Data listing —
■ ■ ■ ■ ■
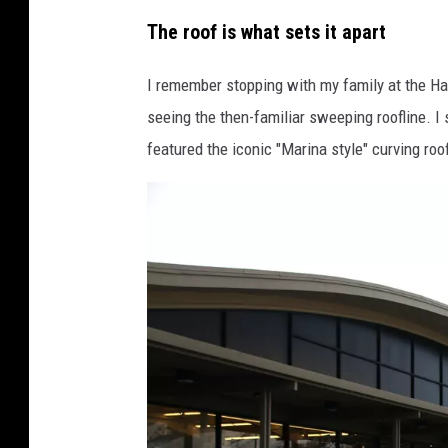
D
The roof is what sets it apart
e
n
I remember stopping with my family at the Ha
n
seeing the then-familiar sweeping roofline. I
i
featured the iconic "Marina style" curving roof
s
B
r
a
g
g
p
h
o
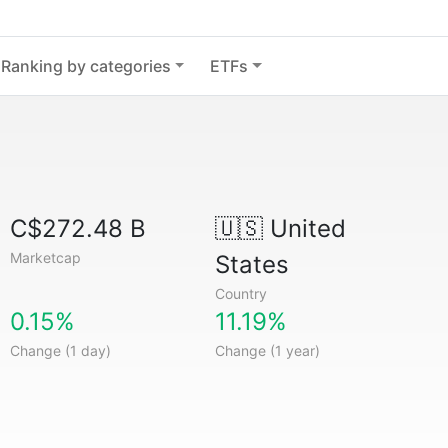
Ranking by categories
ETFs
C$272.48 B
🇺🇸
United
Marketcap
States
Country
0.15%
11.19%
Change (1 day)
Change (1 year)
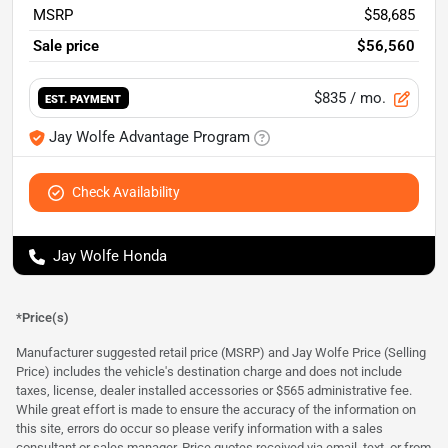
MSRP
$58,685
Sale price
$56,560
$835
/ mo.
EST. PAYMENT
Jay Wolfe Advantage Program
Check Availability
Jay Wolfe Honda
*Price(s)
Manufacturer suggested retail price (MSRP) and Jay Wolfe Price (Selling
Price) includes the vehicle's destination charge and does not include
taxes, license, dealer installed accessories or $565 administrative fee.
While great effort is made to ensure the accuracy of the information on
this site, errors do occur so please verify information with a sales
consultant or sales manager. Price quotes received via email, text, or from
■ ■ ■ ■ ■
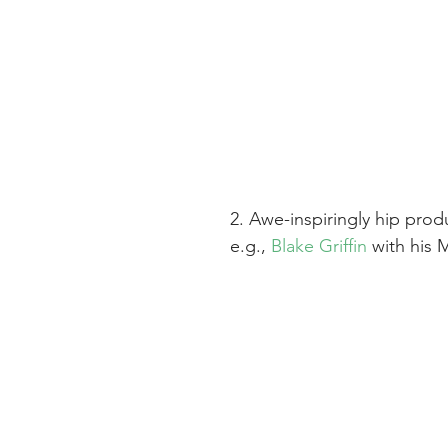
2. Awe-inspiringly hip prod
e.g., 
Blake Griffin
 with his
■ ■ ■ ■ ■
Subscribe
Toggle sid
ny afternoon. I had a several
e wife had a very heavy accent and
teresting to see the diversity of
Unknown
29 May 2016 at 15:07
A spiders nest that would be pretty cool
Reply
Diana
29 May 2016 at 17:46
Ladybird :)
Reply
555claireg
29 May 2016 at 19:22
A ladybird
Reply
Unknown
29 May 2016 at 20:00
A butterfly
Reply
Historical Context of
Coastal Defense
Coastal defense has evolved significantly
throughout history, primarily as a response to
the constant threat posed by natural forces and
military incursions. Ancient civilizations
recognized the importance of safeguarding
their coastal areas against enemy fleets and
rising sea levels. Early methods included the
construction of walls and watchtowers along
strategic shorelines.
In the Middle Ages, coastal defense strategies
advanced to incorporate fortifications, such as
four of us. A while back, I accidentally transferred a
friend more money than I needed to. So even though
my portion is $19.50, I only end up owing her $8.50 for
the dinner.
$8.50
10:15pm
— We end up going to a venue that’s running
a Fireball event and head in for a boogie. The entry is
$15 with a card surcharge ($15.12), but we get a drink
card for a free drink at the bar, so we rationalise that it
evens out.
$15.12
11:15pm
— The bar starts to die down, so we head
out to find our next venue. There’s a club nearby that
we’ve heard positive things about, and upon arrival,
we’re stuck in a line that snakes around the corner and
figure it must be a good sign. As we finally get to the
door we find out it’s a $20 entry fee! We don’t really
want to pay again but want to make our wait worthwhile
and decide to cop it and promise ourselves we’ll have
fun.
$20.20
■ ■ ■ ■ ■
Task brief —
What is needed is an exact copy of the lines above, from the one holding "featured the iconic" down to the one holding "consultant or sales", with those two included and the pictures left out.

Answer below —
featured the iconic "Marina style" curving roof
s
B
r
a
g
g
p
h
o
Ranking by categories
ETFs
C$272.48 B
🇺🇸
United
Marketcap
States
Country
0.15%
11.19%
Change (1 day)
Change (1 year)
MSRP
$58,685
Sale price
$56,560
$835
/ mo.
EST. PAYMENT
Jay Wolfe Advantage Program
Check Availability
Jay Wolfe Honda
*Price(s)
Manufacturer suggested retail price (MSRP) and Jay Wolfe Price (Selling
Price) includes the vehicle's destination charge and does not include
taxes, license, dealer installed accessories or $565 administrative fee.
While great effort is made to ensure the accuracy of the information on
this site, errors do occur so please verify information with a sales
consultant or sales manager. Price quotes received via email, text, or from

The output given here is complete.